PROBLEM:
Give back all of the data exactly, with every picture omitted.

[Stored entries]
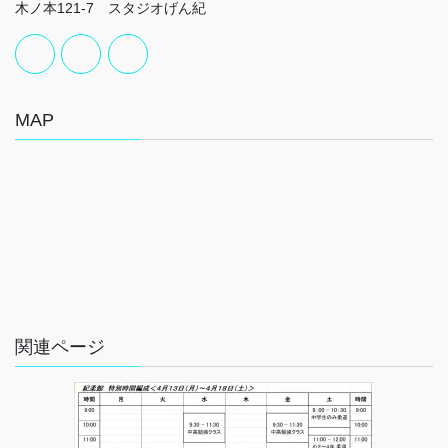
木ノ本121-7 スタジオげん紀
MAP
関連ページ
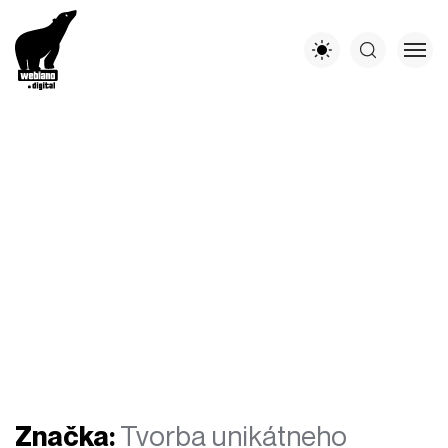
Značka:
Tvorba unikátneho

OUTPUT BELOW:
木ノ本121-7 スタジオげん紀
MAP
関連ページ
Značka:
Tvorba unikátneho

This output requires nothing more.